How many more of these blog posts will we have to write?

Five Ways to Fix Our School Safety Problem


The horrific tragedy that took place in Parkland Florida is just the most recent in a long line of terrible events that have occurred in our schools.  Despite the shocking carnage and overwhelming sadness, students will return to schools that are fundamentally unsafe. Apparently, as a society, we are OK with that. It would appear that we are willing to defer substantive change in favor of arguments about guns, funding, and priorities. We delude ourselves that violence doesn’t happen that often, or that nothing bad will happen in our kid’s schools, and as a result, there will be more needless tragedies.
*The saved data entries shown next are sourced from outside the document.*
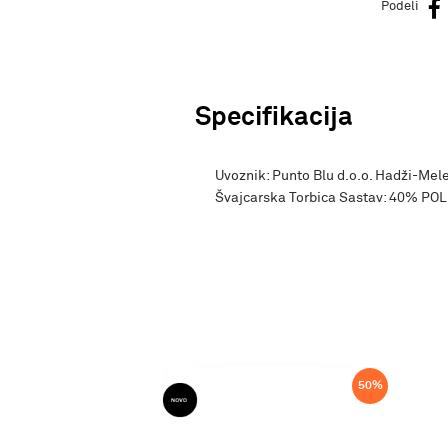
Podeli
Specifikacija
Uvoznik: Punto Blu d.o.o. Hadži-Mele
Švajcarska Torbica Sastav: 40% P
50
%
But it doesn’t have to be this way. Despite wildly divergent opinions on politics, guns, or education, there are a few simple measures on which we can all agree, that would help to fix our school safety problems:


  1. Stop arguing about gun control and start providing educators with the training the critically need. Let’s start at a place we can all agree: no one should be dying in our schools. It’s time to implement a common sense approach to school safety that is led by our educators.
  2. Stop buying stuff. Let’s spend the flurry of money that will be allocated in the wake of today’s tragedy by investing in people rather than buying stuff. Metal detectors, apps, and fencing won’t stop the next school shooter. Training in violence prevention, threat assessment, and crisis response might.
  3. Train everyone (not just administrators). Training and expertise in preventing and responding to crisis events needs to be de-centralized. Every person in every school – teachers, staff, students, parents – needs to have adequate, appropriate training in what to do when a crisis occurs.
  4. Prepare for all hazards. While active shooter situations are tragic and garner lots of media attention, the truth is that violence and crisis situations occur EVERY DAY in our schools. Planning, preparation, training, and response is required that focuses not just on active shooter (the least likely of events), but on all the other man-made and natural hazards that schools face each day.
  5. More law enforcement is not the answer. In a school crisis, educators ARE the first responders and should be trained as such.  Yet most conversations, decisions, and trainings about school safety are centered on and driven by a law enforcement perspective.



We don’t need more political rhetoric or recriminations. We don’t need to turn our schools into prisons. We don’t need to arm teachers or have cops in every classroom. We just need to have the will to plan, prepare, prevent, and train our educators NOW.